How to calculate the SVD of a $3×3$ diagonal only matrix without computing the eigenvalues explicitly.

Question

Given $$A = \begin{bmatrix}1&0&0\\0&-2&0\\0&0&0\end{bmatrix} $$

What would be its SVD?

Key facts we can use: a) Singular values in the Sigma matrix are on the principal diagonal in decreasing order. b) Identity matrix is Unitary.

Answer 1

The eigenvalues of $AA^t$ are 1, 4 and 0. Therefore, the singular values of $A$ are equal to $2, 1, 0$, after sorting.
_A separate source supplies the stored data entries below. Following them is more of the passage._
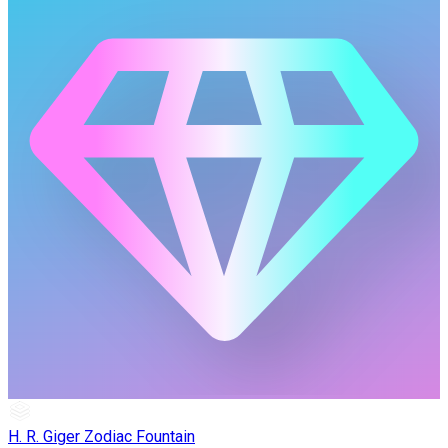
H. R. Giger Zodiac Fountain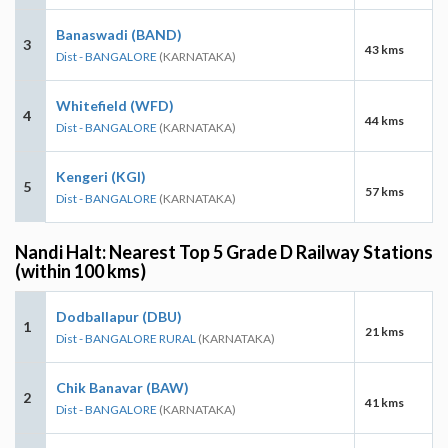
Banaswadi (BAND)
3
43 kms
Dist - BANGALORE
(KARNATAKA)
Whitefield (WFD)
4
44 kms
Dist - BANGALORE
(KARNATAKA)
Kengeri (KGI)
5
57 kms
Dist - BANGALORE
(KARNATAKA)
Nandi Halt: Nearest Top 5 Grade D Railway Stations
(within 100 kms)
Dodballapur (DBU)
1
21 kms
Dist - BANGALORE RURAL
(KARNATAKA)
Chik Banavar (BAW)
2
41 kms
Dist - BANGALORE
(KARNATAKA)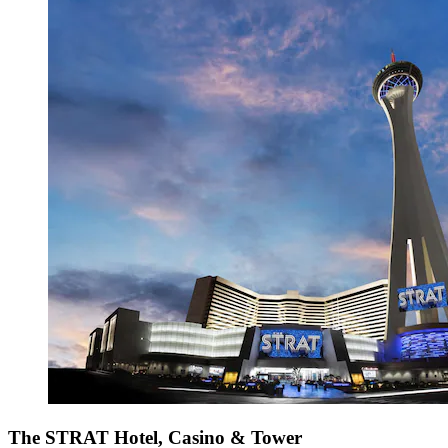
The STRAT Hotel, Casino & Tower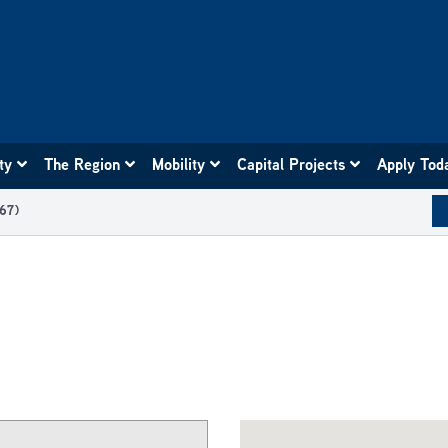
ity
The Region
Mobility
Capital Projects
Apply Tod
67)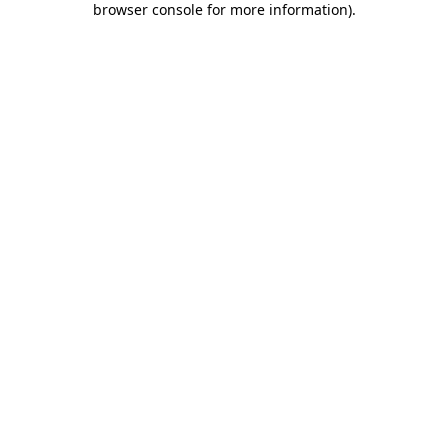
browser console for more information)
.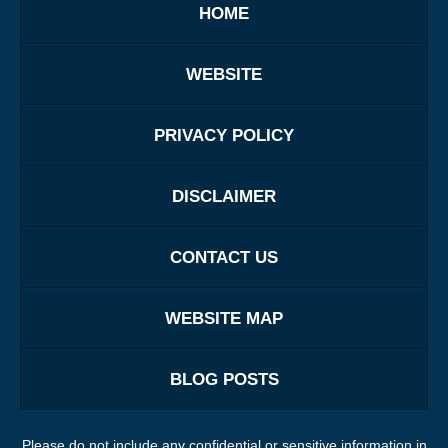
HOME
WEBSITE
PRIVACY POLICY
DISCLAIMER
CONTACT US
WEBSITE MAP
BLOG POSTS
Please do not include any confidential or sensitive information in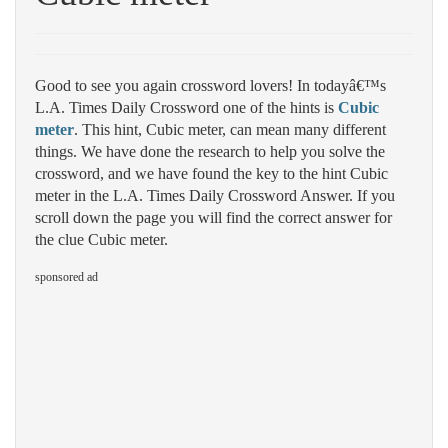
Good to see you again crossword lovers! In todayâ€™s
L.A. Times Daily Crossword one of the hints is
Cubic
meter
. This hint, Cubic meter, can mean many different
things. We have done the research to help you solve the
crossword, and we have found the key to the hint Cubic
meter in the L.A. Times Daily Crossword Answer. If you
scroll down the page you will find the correct answer for
the clue Cubic meter.
sponsored ad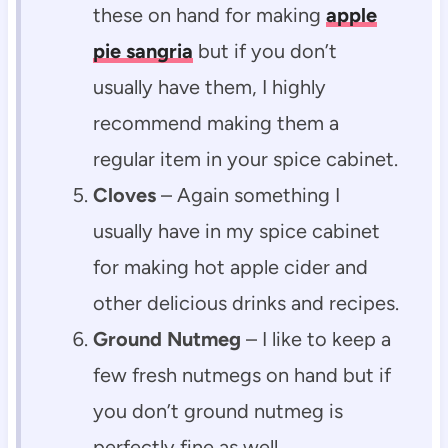
these on hand for making
apple
pie sangria
but if you don’t
usually have them, I highly
recommend making them a
regular item in your spice cabinet.
Cloves
– Again something I
usually have in my spice cabinet
for making hot apple cider and
other delicious drinks and recipes.
Ground Nutmeg
– I like to keep a
few fresh nutmegs on hand but if
you don’t ground nutmeg is
perfectly fine as well.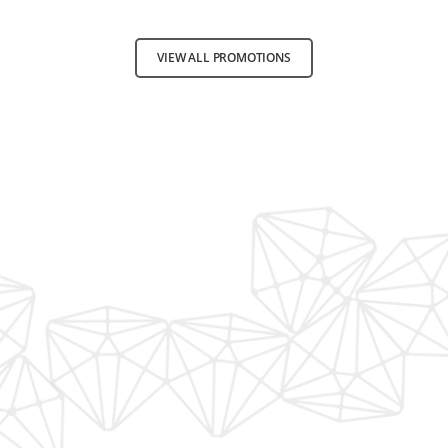
VIEW ALL PROMOTIONS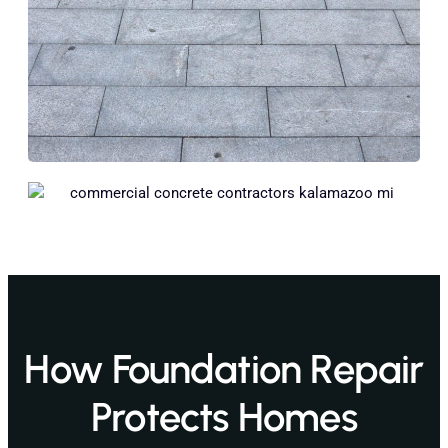
How Foundation Repair
Protects Homes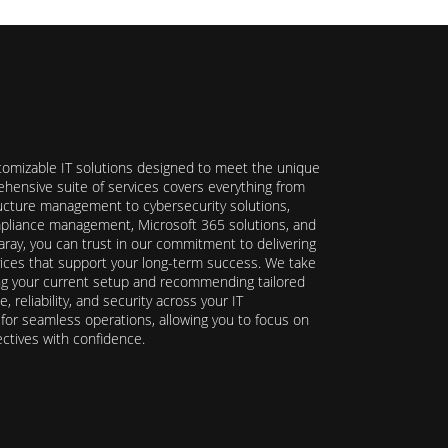
stomizable IT solutions designed to meet the unique
hensive suite of services covers everything from
ructure management to cybersecurity solutions,
ompliance management, Microsoft 365 solutions, and
ray, you can trust in our commitment to delivering
ervices that support your long-term success. We take
ing your current setup and recommending tailored
reliability, and security across your IT
y for seamless operations, allowing you to focus on
ectives with confidence.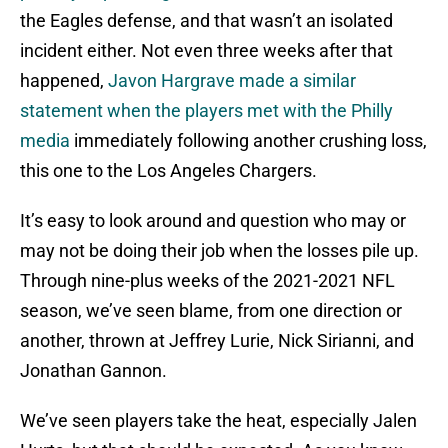
the Eagles defense, and that wasn’t an isolated
incident either. Not even three weeks after that
happened,
Javon Hargrave made a similar
statement when the players met with the Philly
media
immediately following another crushing loss,
this one to the Los Angeles Chargers.
It’s easy to look around and question who may or
may not be doing their job when the losses pile up.
Through nine-plus weeks of the 2021-2021 NFL
season, we’ve seen blame, from one direction or
another, thrown at Jeffrey Lurie, Nick Sirianni, and
Jonathan Gannon.
We’ve seen players take the heat, especially Jalen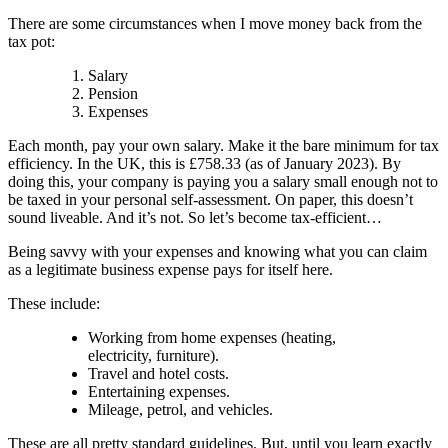
There are some circumstances when I move money back from the
tax pot:
Salary
Pension
Expenses
Each month, pay your own salary. Make it the bare minimum for tax
efficiency. In the UK, this is £758.33 (as of January 2023). By
doing this, your company is paying you a salary small enough not to
be taxed in your personal self-assessment. On paper, this doesn’t
sound liveable. And it’s not. So let’s become tax-efficient…
Being savvy with your expenses and knowing what you can claim
as a legitimate business expense pays for itself here.
These include:
Working from home expenses (heating,
electricity, furniture).
Travel and hotel costs.
Entertaining expenses.
Mileage, petrol, and vehicles.
These are all pretty standard guidelines. But, until you learn exactly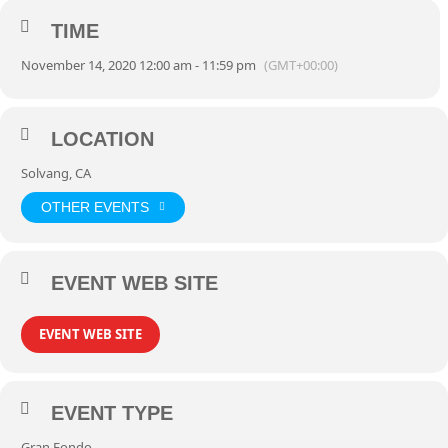
TIME
November 14, 2020 12:00 am - 11:59 pm
(GMT+00:00)
LOCATION
Solvang, CA
OTHER EVENTS
EVENT WEB SITE
EVENT WEB SITE
EVENT TYPE
Gran Fondo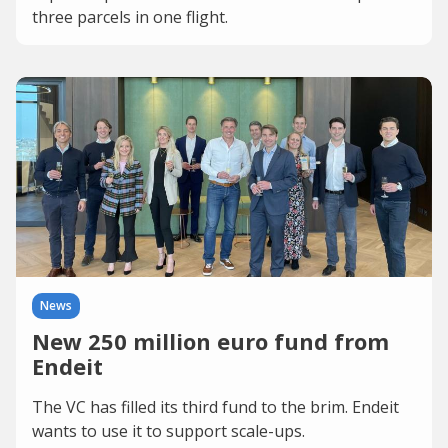
three parcels in one flight.
News
New 250 million euro fund from
Endeit
The VC has filled its third fund to the brim. Endeit
wants to use it to support scale-ups.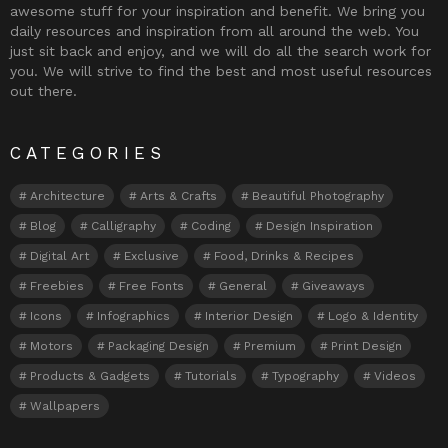
awesome stuff for your inspiration and benefit. We bring you
daily resources and inspiration from all around the web. You
just sit back and enjoy, and we will do all the search work for
you. We will strive to find the best and most useful resources
out there.
CATEGORIES
Architecture
Arts & Crafts
Beautiful Photography
Blog
Calligraphy
Coding
Design Inspiration
Digital Art
Exclusive
Food, Drinks & Recipes
Freebies
Free Fonts
General
Giveaways
Icons
Infographics
Interior Design
Logo & Identity
Motors
Packaging Design
Premium
Print Design
Products & Gadgets
Tutorials
Typography
Videos
Wallpapers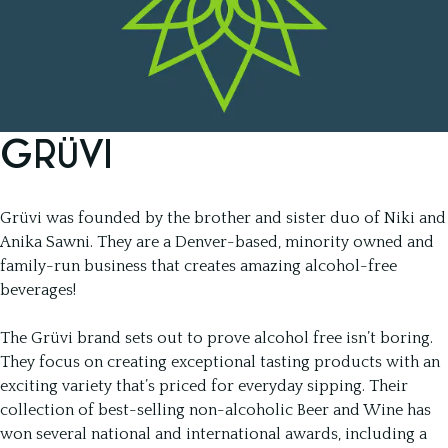
GRÜVI
Grüvi was founded by the brother and sister duo of Niki and
Anika Sawni. They are a Denver-based, minority owned and
family-run business that creates amazing alcohol-free
beverages!
The Grüvi brand sets out to prove alcohol free isn’t boring.
They focus on creating exceptional tasting products with an
exciting variety that’s priced for everyday sipping. Their
collection of best-selling non-alcoholic Beer and Wine has
won several national and international awards, including a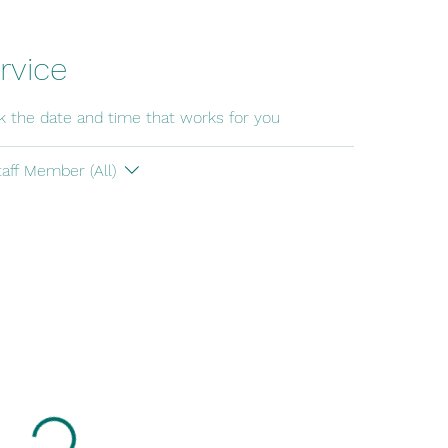
rvice
ok the date and time that works for you
taff Member (All)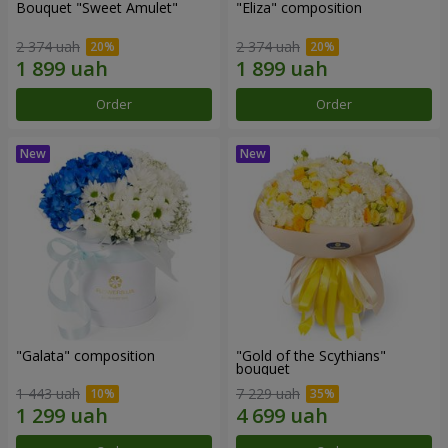
Bouquet "Sweet Amulet"
"Eliza" composition
2 374 uah
2 374 uah
Order
Order
"Galata" composition
"Gold of the Scythians"
bouquet
1 443 uah
7 229 uah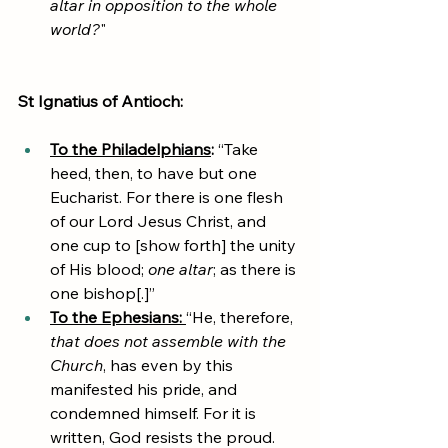
altar in opposition to the whole 
world?
"
St Ignatius of Antioch:
To the Philadelphians
: 
“Take 
heed, then, to have but one 
Eucharist. For there is one flesh 
of our Lord Jesus Christ, and 
one cup to [show forth] the unity 
of His blood; 
one altar
; as there is 
one bishop[.]”
To the Ephesians: 
“He, therefore, 
that does not assemble with the 
Church
, has even by this 
manifested his pride, and 
condemned himself. For it is 
written, God resists the proud.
In such a simple case, the SVD can be obtained by rewriting $A$ as, where the $e_i$ are the natural basis vectors:

$$A = 1\, e_1 e_1^t -2\, e_2 e_2^t + 0\, e_3 e_3^t$$

and then the SVD in sum form:

$$ A = 2\, (-e_2) {e_2}^t + 1\, e_1 e_1^t + 0\, e_3 e_3^t$$

In equivalent matrix form:

$$A = \begin{bmatrix}0&1&0\\-1&0&0\\0&0&1\end{bmatrix} \begin{bmatrix}2&0&0\\0&1&0\\0&0&0\end{bmatrix} \begin{bmatrix}0&1&0\\1&0&0\\0&0&1\end{bmatrix} $$